Koné Katinan exhorte à la re-naissance de l’Afrique
L’ancien ministre du Budget du gouvernement Aké N’Gbo vient de publier un livre : « Côte d’Ivoire, l’audace de la rupture ». Justin Koné Katinan, dans ce livre de 151 pages, sorti chez l’Harmattan, aborde les questions de nouveaux types de rapports que la Côte d’Ivoire, le continent africain doivent nouer avec les pays occidentaux. Et l’une de ces questions, c’est la construction par la Côte d’Ivoire, les pays africains d’Etats forts.
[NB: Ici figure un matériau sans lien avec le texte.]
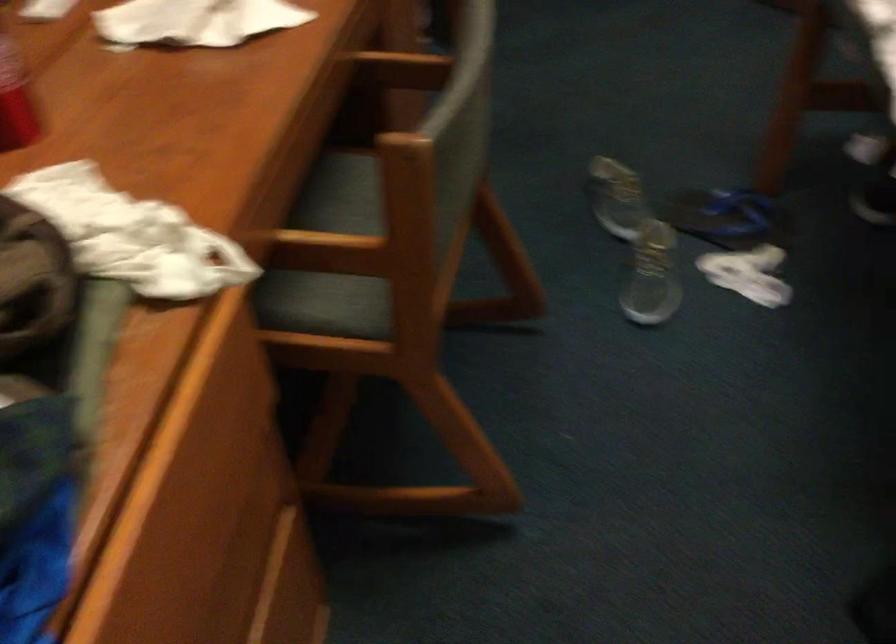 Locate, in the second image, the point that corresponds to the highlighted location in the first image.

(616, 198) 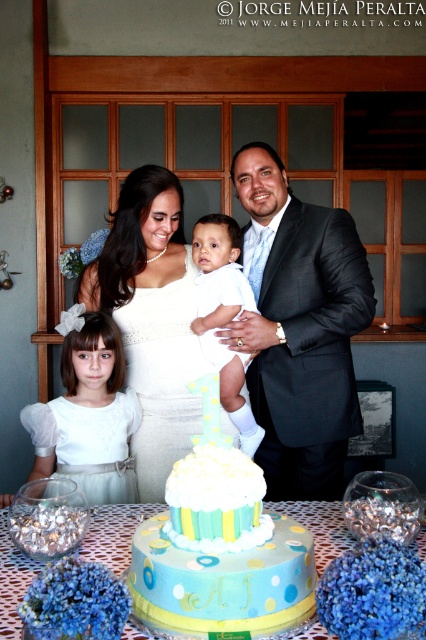 Question: Which point is closer to the camera taking this photo?

Choices:
 (A) (143, 605)
 (B) (101, 518)

Answer: (A)

Question: Which of the following is the closest to the observer?

Choices:
 (A) white satin dress at center
 (B) white satin dress at lower left

Answer: (B)

Question: Considering the real-world distances, which object is farthest from the white satin dress at lower left?

Choices:
 (A) blue polka dot cake at center
 (B) black suit at center
 (C) white soft fabric baby at center
 (D) white satin dress at center

Answer: (B)

Question: Does light blue fondant cake at center appear on the right side of white satin dress at lower left?

Choices:
 (A) no
 (B) yes

Answer: (B)

Question: Does light blue fondant cake at center have a lesser width compared to blue polka dot cake at center?

Choices:
 (A) yes
 (B) no

Answer: (A)

Question: Where is light blue fondant cake at center located in relation to blue polka dot cake at center in the image?

Choices:
 (A) left
 (B) right

Answer: (B) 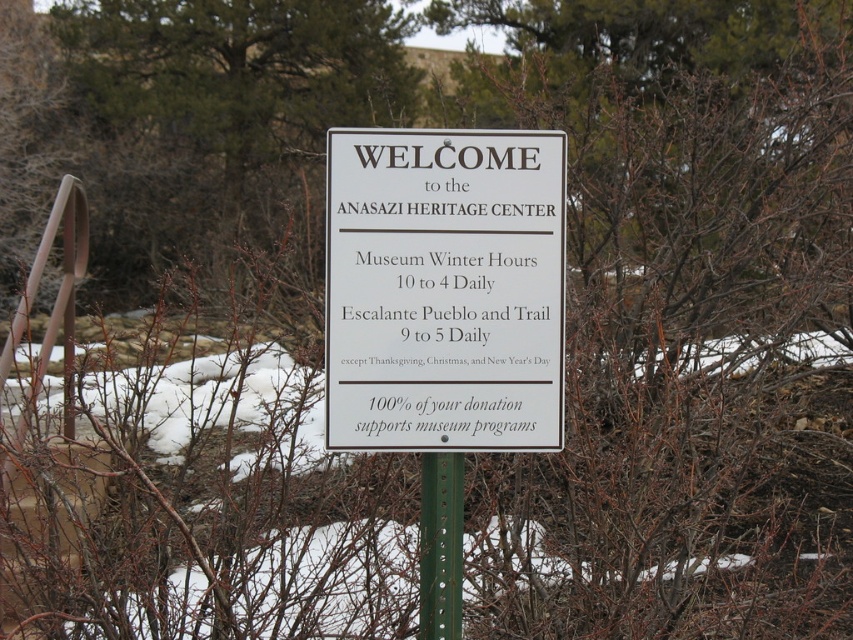 You are standing at the entrance of the Anasazi Heritage Center and see two points on the signboard. The first point is at coordinates point (x=473, y=384) and the second point is at point (x=424, y=588). From your perspective, which point is closer to you?

Point (x=473, y=384) is in front of point (x=424, y=588), so the first point is closer to you.

You are standing at the entrance of the Anasazi Heritage Center and want to touch the signboard. The point you want to reach is at coordinate point (540, 397). If your arm can reach up to 2 meters, can you reach that point?

The distance of point (540, 397) from viewer is 2.70 meters, so you cannot reach it since your arm can only reach up to 2 meters. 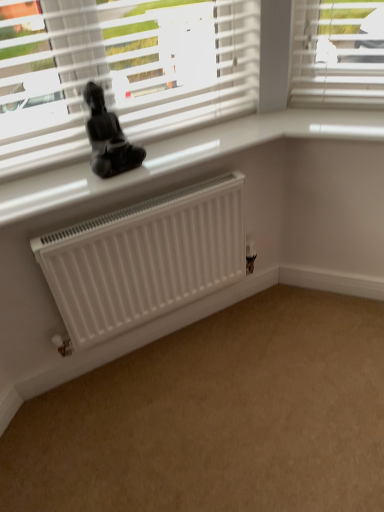 Where is `free point above white matte radiator at lower left (from a real-world perspective)`? This screenshot has width=384, height=512. free point above white matte radiator at lower left (from a real-world perspective) is located at coordinates (208, 413). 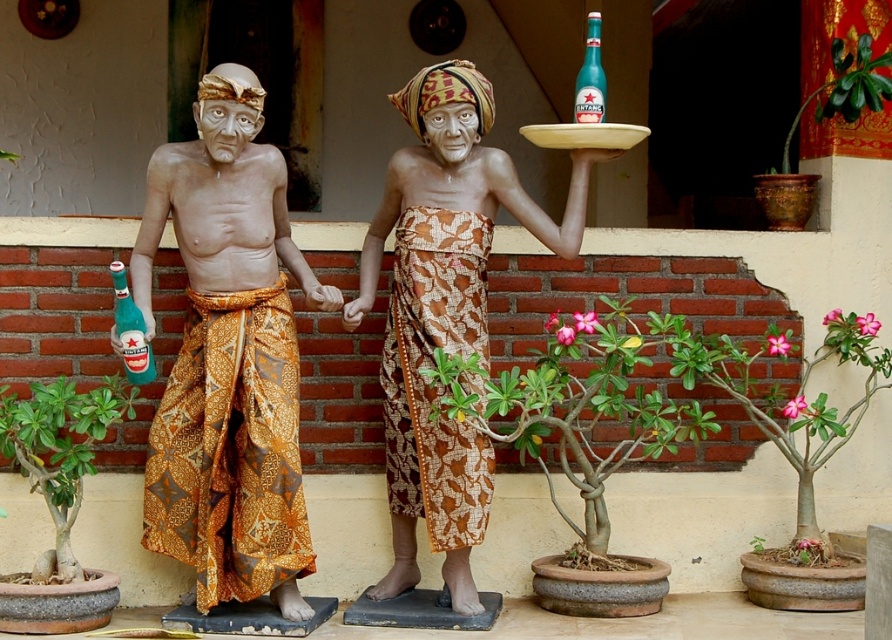 Question: Among these objects, which one is farthest from the camera?

Choices:
 (A) green glass bottle at left
 (B) teal glass beer bottle at upper center
 (C) matte clay face at center
 (D) batik fabric statue at center

Answer: (D)

Question: Can you confirm if matte clay face at center is positioned to the right of teal glass beer bottle at upper center?

Choices:
 (A) no
 (B) yes

Answer: (A)

Question: Estimate the real-world distances between objects in this image. Which object is closer to the teal glass beer bottle at upper center?

Choices:
 (A) matte brown statue at center
 (B) batik fabric statue at center
 (C) green glass bottle at left

Answer: (A)

Question: Is matte brown statue at center bigger than teal glass beer bottle at upper center?

Choices:
 (A) yes
 (B) no

Answer: (B)

Question: Which point is closer to the camera?

Choices:
 (A) matte orange batik sarong at left
 (B) teal glass beer bottle at upper center

Answer: (B)

Question: Can you confirm if matte clay face at center is positioned to the right of green glass bottle at left?

Choices:
 (A) no
 (B) yes

Answer: (B) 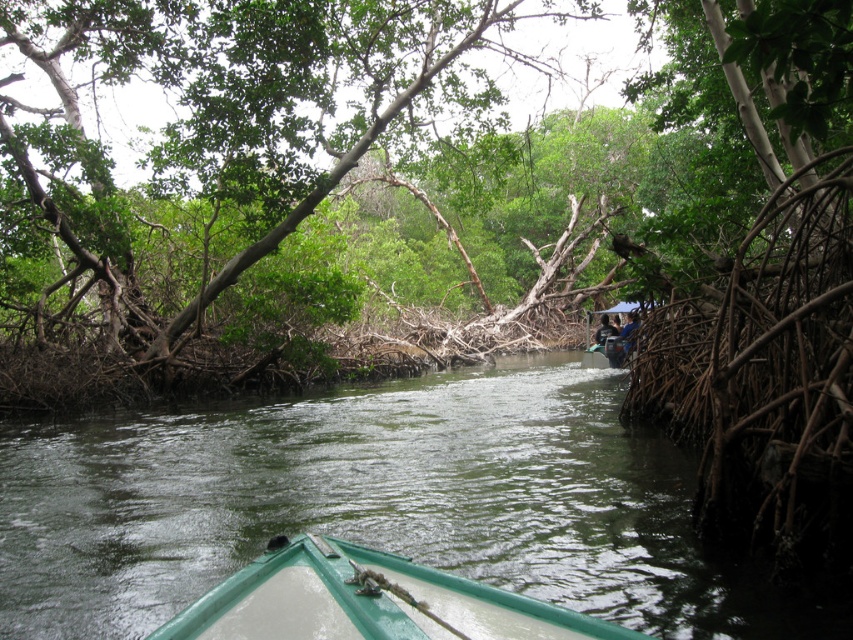 Is green leafy tree at center above green matte boat at center?

Indeed, green leafy tree at center is positioned over green matte boat at center.

This screenshot has width=853, height=640. Find the location of `green leafy tree at center`. green leafy tree at center is located at coordinates (374, 182).

Does green rubber boat at center lie behind green matte boat at center?

Yes, it is.

What do you see at coordinates (379, 502) in the screenshot? The width and height of the screenshot is (853, 640). I see `green rubber boat at center` at bounding box center [379, 502].

Locate an element on the screen. The height and width of the screenshot is (640, 853). green rubber boat at center is located at coordinates (379, 502).

Does green leafy tree at center have a greater height compared to green rubber boat at center?

Yes, green leafy tree at center is taller than green rubber boat at center.

Consider the image. Who is lower down, green leafy tree at center or green rubber boat at center?

green rubber boat at center is below.

Is point (167, 285) positioned in front of point (619, 388)?

No, (167, 285) is further to viewer.

At what (x,y) coordinates should I click in order to perform the action: click on green leafy tree at center. Please return your answer as a coordinate pair (x, y). Looking at the image, I should click on (374, 182). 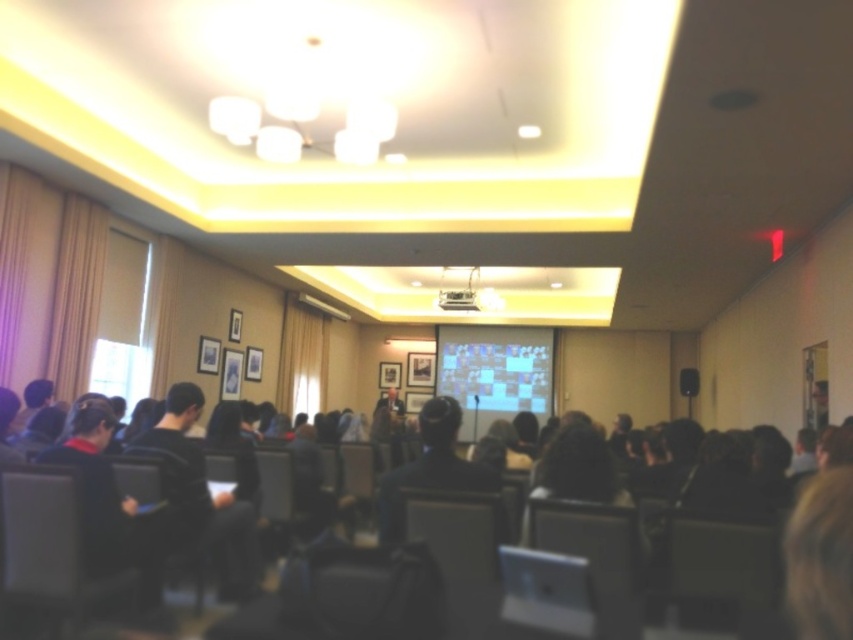 You are sitting in the front row of the conference room and want to see both the matte white projection screen at center and the black matte speaker at center. Which object is closer to you?

The matte white projection screen at center is closer to you than the black matte speaker at center because it is further to the viewer.

You are an event organizer setting up the conference room. You need to ensure that the white plastic projector at upper center and the black matte speaker at center are visible to all attendees. Considering their heights, which one might require adjustment to be seen better?

The white plastic projector at upper center is shorter than the black matte speaker at center, so the projector might need to be raised or placed on a higher surface to ensure visibility for all attendees.

You are standing in the conference room and want to walk from the point closer to you to the farther point. Which path should you take to reach point (691, 387) from point (456, 298)?

Since point (456, 298) is closer to the viewer than point (691, 387), you should move forward in the direction of the farther point to reach it. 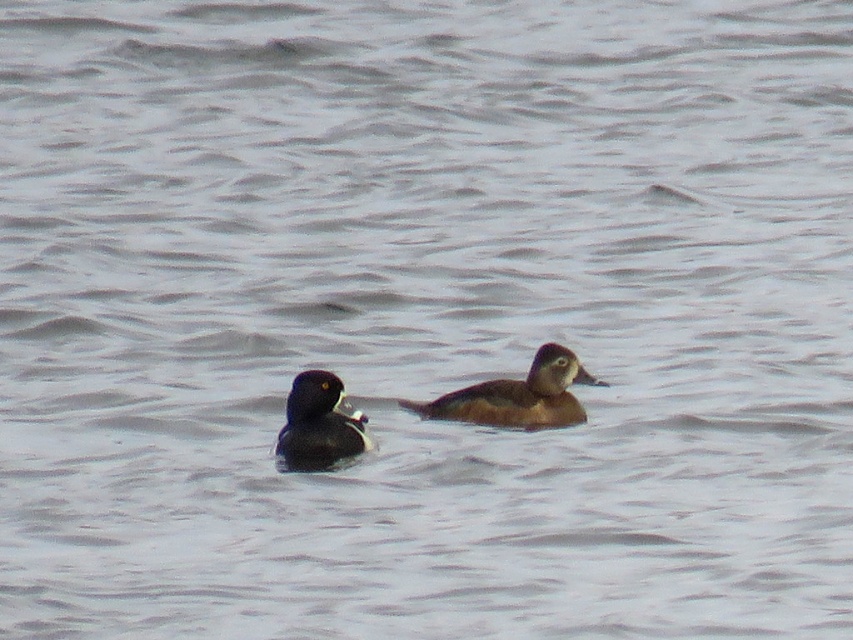 Question: Can you confirm if brown fuzzy duck at center is bigger than brown speckled duck at center?

Choices:
 (A) yes
 (B) no

Answer: (A)

Question: Can you confirm if brown fuzzy duck at center is thinner than brown speckled duck at center?

Choices:
 (A) no
 (B) yes

Answer: (A)

Question: Is brown fuzzy duck at center wider than brown speckled duck at center?

Choices:
 (A) yes
 (B) no

Answer: (A) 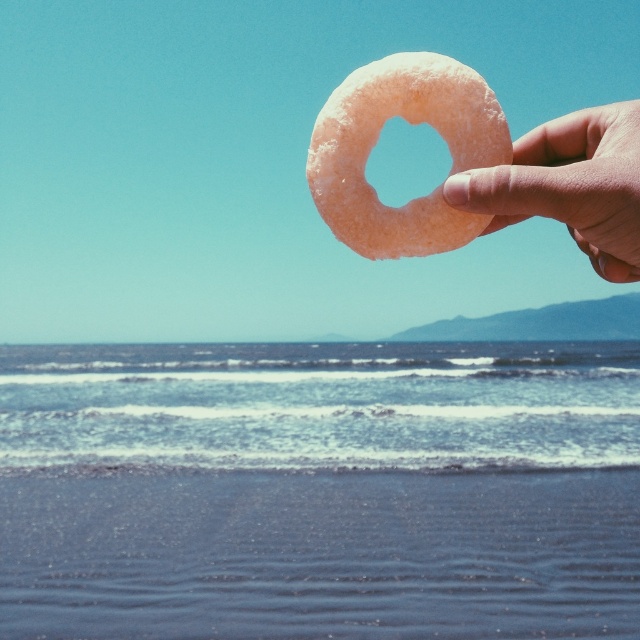 Looking at the image, which object is wider between the sandy beach at lower left and the slightly pinkish matte donut at upper right?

Car le constat qui est fait aujourd’hui, c’est que sous nos yeux, une entreprise de recolonisation « tantôt sourde, tantôt ouverte », mais beaucoup plus ouverte que source, du continent africain est en train d’être opérée, sous la forme de l’affaiblissement des Etats africains.
L’auteur l’a si bien perçu qu’il ne s’embarrasse pas de circonlocutions pour l’affirmer : « L’Europe doit se bâtir à partir de l’Afrique. Et elle s’en donne les moyens. Ils sont militaires, communicationnels avant d’être diplomatiques. Toute une organisation aux multiples ramifications est mise en place avec des jeux de rôles bien déterminés. Ces ramifications forment un réseau dense de serres qui asphyxient le Continent africain en touchant ce qui est de fondamental dans la conduite de chaque peuple vers son accomplissement : l’Etat. L’affaiblissement des Etats africains est un enjeu stratégique pour la perpétuation de l’ordre ancien. S’appuyant sur des pondérables endogènes savamment entretenus, les stratèges des anciens maîtres conçoivent avec aisance les plans d’affaiblissement des Etats africains ».
Il ne faut pas remonter loin dans le temps pour affirmer véritable ce que soutient Justin Koné Katinan. L’exemple de la Côte d’Ivoire est un cas patent. Pendant dix ans, la France, à travers une rébellion savamment montée et entretenue, a entrepris de démolir, méthodiquement, l’Etat ivoirien. En 2004, elle s’est invitée, brutalement, dans le conflit ivoirien, pour mettre fin à l’opération de reconquête du nord ivoirien entreprise par les Forces de défense et de sécurité (FDS), afin de chasser les rebelles. En 2011, elle a parachevé son ouvrage, en faisant arrêter et déporter à la Haye, celui qui incarnait l’Etat de Côte d’Ivoire, le président Gbagbo.
A en croire l’auteur de « Côte d’Ivoire, l’audace de la rupture », l’affaiblissement de « l’Etat africain devient alors une constante dans les rapports entre l’Afrique et ses anciens colonisateurs. ». Et cet affaiblissement s’obtient, écrit-il, suivant différentes modalités. Il en cite deux qui constituent à ses yeux les plus remarquables : le contrôle des élites politiques africaines et de la structure économique des pays africains.
Est-ce un hasard si, par exemple, ce fameux rassemblement dit Rassemblement des houphouétistes pour la démocratie et la paix (RHDP) est né en France, sous le regard bienveillant de l’ancien président Jacques Chirac ? Est-ce par hasard si, au Niger, des forces spéciales françaises gardent l’œil sur les mines d’uranium exploitées par Areva ? Voilà des questions lancinantes qui montrent la justesse des vues de Koné Katinan.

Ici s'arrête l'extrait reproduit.